### What you will do
Exclude the pictures and retype the entries as written.

### Collected data
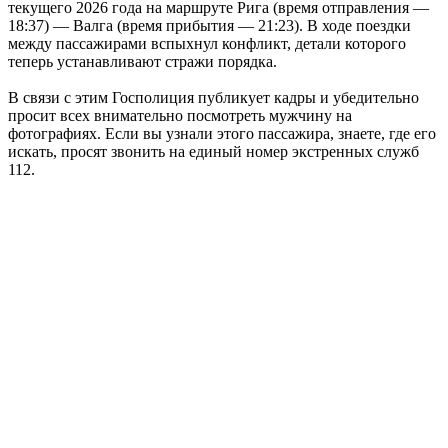
текущего 2026 года на маршруте Рига (время отправления —
18:37) — Валга (время прибытия — 21:23). В ходе поездки
между пассажирами вспыхнул конфликт, детали которого
теперь устанавливают стражи порядка.
В связи с этим Госполиция публикует кадры и убедительно
просит всех внимательно посмотреть мужчину на
фотографиях. Если вы узнали этого пассажира, знаете, где его
искать, просят звонить на единый номер экстренных служб
112.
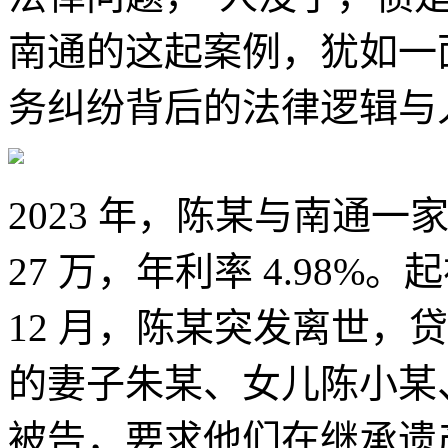
南通的这起案例，犹如一
务纠纷背后的法律逻辑与
2023 年，陈某与南通
27 万，年利率 4.98
12 月，陈某突发离世，
的妻子朱某、女儿陈小某
被告，要求他们在继承遗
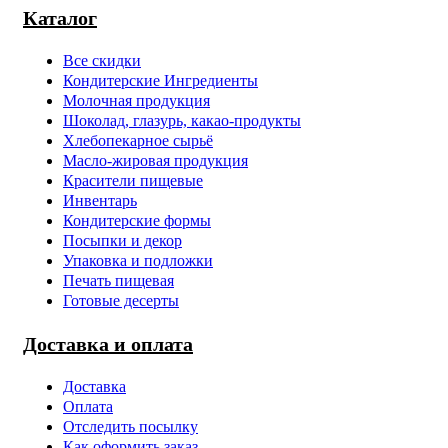
Каталог
Все скидки
Кондитерские Ингредиенты
Молочная продукция
Шоколад, глазурь, какао-продукты
Хлебопекарное сырьё
Масло-жировая продукция
Красители пищевые
Инвентарь
Кондитерские формы
Посыпки и декор
Упаковка и подложки
Печать пищевая
Готовые десерты
Доставка и оплата
Доставка
Оплата
Отследить посылку
Как оформить заказ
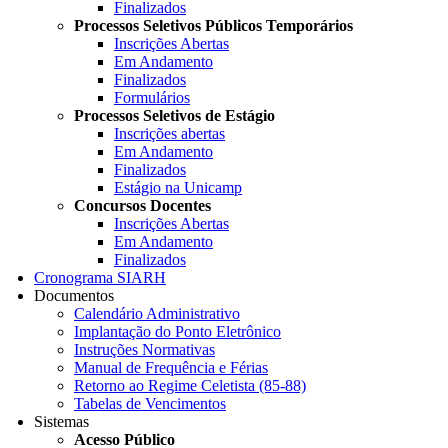
Finalizados
Processos Seletivos Públicos Temporários
Inscrições Abertas
Em Andamento
Finalizados
Formulários
Processos Seletivos de Estágio
Inscrições abertas
Em Andamento
Finalizados
Estágio na Unicamp
Concursos Docentes
Inscrições Abertas
Em Andamento
Finalizados
Cronograma SIARH
Documentos
Calendário Administrativo
Implantação do Ponto Eletrônico
Instruções Normativas
Manual de Frequência e Férias
Retorno ao Regime Celetista (85-88)
Tabelas de Vencimentos
Sistemas
Acesso Público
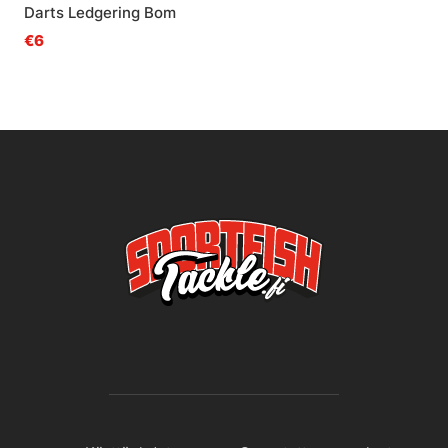
Darts Ledgering Bom
€6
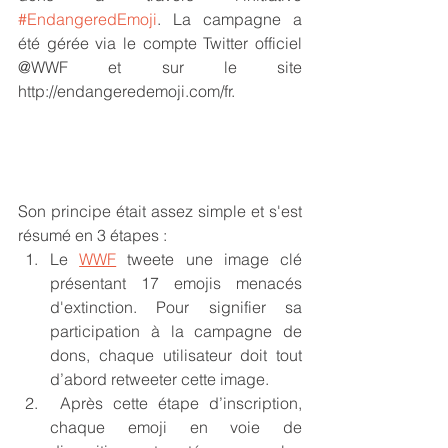
#EndangeredEmoji
. La campagne a 
été gérée via le compte Twitter officiel 
@WWF et sur le site 
http://endangeredemoji.com/fr.
Son principe était assez simple et s'est 
résumé en 3 étapes :
Le 
WWF
 tweete une image clé 
présentant 17 emojis menacés 
d'extinction. Pour signifier sa 
participation à la campagne de 
dons, chaque utilisateur doit tout 
d’abord retweeter cette image.
 Après cette étape d’inscription, 
chaque emoji en voie de 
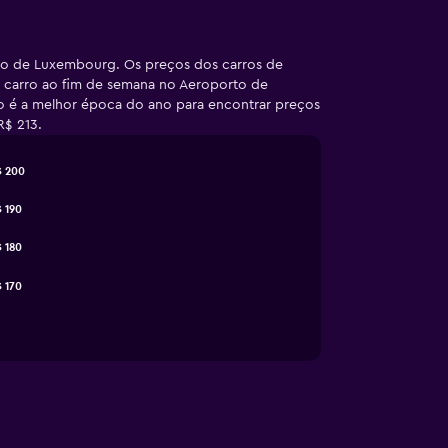
rto de Luxembourg. Os preços dos carros de
m carro ao fim de semana no Aeroporto de
ro é a melhor época do ano para encontrar preços
R$ 213.
$ 200
 190
 180
 170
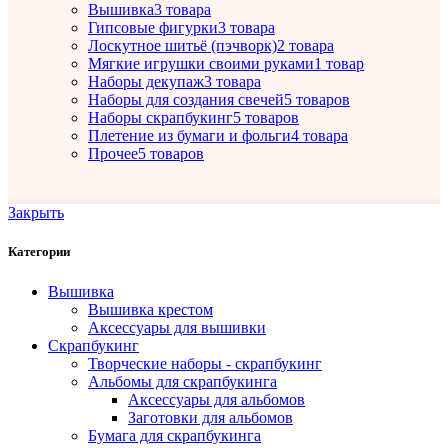
Вышивка
3 товара
Гипсовые фигурки
3 товара
Лоскутное шитьё (пэчворк)
2 товара
Мягкие игрушки своими руками
1 товар
Наборы декупаж
3 товара
Наборы для создания свечей
5 товаров
Наборы скрапбукинг
5 товаров
Плетение из бумаги и фольги
4 товара
Прочее
5 товаров
Закрыть
Категории
Вышивка
Вышивка крестом
Аксессуары для вышивки
Скрапбукинг
Творческие наборы - скрапбукинг
Альбомы для скрапбукинга
Аксессуары для альбомов
Заготовки для альбомов
Бумага для скрапбукинга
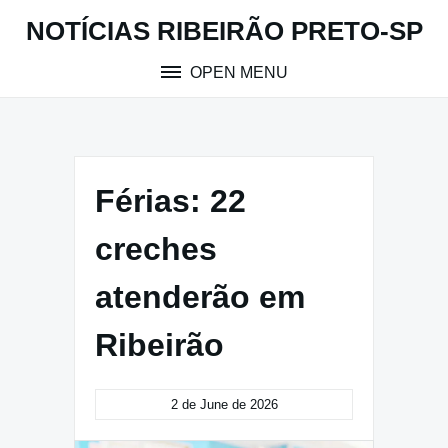
Skip
NOTÍCIAS RIBEIRÃO PRETO-SP
to
content
OPEN MENU
Férias: 22
creches
atenderão em
Ribeirão
2 de June de 2026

### Solution to this exercise
текущего 2026 года на маршруте Рига (время отправления —
18:37) — Валга (время прибытия — 21:23). В ходе поездки
между пассажирами вспыхнул конфликт, детали которого
теперь устанавливают стражи порядка.
В связи с этим Госполиция публикует кадры и убедительно
просит всех внимательно посмотреть мужчину на
фотографиях. Если вы узнали этого пассажира, знаете, где его
искать, просят звонить на единый номер экстренных служб
112.
南通的这起案例，犹如一
务纠纷背后的法律逻辑与
2023 年，陈某与南通
27 万，年利率 4.98
12 月，陈某突发离世，
的妻子朱某、女儿陈小某
被告，要求他们在继承遗
Каталог
Все скидки
Кондитерские Ингредиенты
Молочная продукция
Шоколад, глазурь, какао-продукты
Хлебопекарное сырьё
Масло-жировая продукция
Красители пищевые
Инвентарь
Кондитерские формы
Посыпки и декор
Упаковка и подложки
Печать пищевая
Готовые десерты
Доставка и оплата
Доставка
Оплата
Отследить посылку
Как оформить заказ
Finalizados
Processos Seletivos Públicos Temporários
Inscrições Abertas
Em Andamento
Finalizados
Formulários
Processos Seletivos de Estágio
Inscrições abertas
Em Andamento
Finalizados
Estágio na Unicamp
Concursos Docentes
Inscrições Abertas
Em Andamento
Finalizados
Cronograma SIARH
Documentos
Calendário Administrativo
Implantação do Ponto Eletrônico
Instruções Normativas
Manual de Frequência e Férias
Retorno ao Regime Celetista (85-88)
Tabelas de Vencimentos
Sistemas
Acesso Público
Darts Ledgering Bom
€6
#EndangeredEmoji
. La campagne a 
été gérée via le compte Twitter officiel 
@WWF et sur le site 
http://endangeredemoji.com/fr.
Son principe était assez simple et s'est 
résumé en 3 étapes :
Le 
WWF
 tweete une image clé 
présentant 17 emojis menacés 
d'extinction. Pour signifier sa 
participation à la campagne de 
dons, chaque utilisateur doit tout 
d’abord retweeter cette image.
 Après cette étape d’inscription, 
chaque emoji en voie de 
rto de Luxembourg. Os preços dos carros de
m carro ao fim de semana no Aeroporto de
ro é a melhor época do ano para encontrar preços
R$ 213.
$ 200
 190
 180
 170
Вышивка
3 товара
Гипсовые фигурки
3 товара
Лоскутное шитьё (пэчворк)
2 товара
Мягкие игрушки своими руками
1 товар
Наборы декупаж
3 товара
Наборы для создания свечей
5 товаров
Наборы скрапбукинг
5 товаров
Плетение из бумаги и фольги
4 товара
Прочее
5 товаров
Закрыть
Категории
Вышивка
Вышивка крестом
Аксессуары для вышивки
Скрапбукинг
Творческие наборы - скрапбукинг
Альбомы для скрапбукинга
Аксессуары для альбомов
Заготовки для альбомов
Бумага для скрапбукинга
Skip
NOTÍCIAS RIBEIRÃO PRETO-SP
to
content
OPEN MENU
Férias: 22
creches
atenderão em
Ribeirão
2 de June de 2026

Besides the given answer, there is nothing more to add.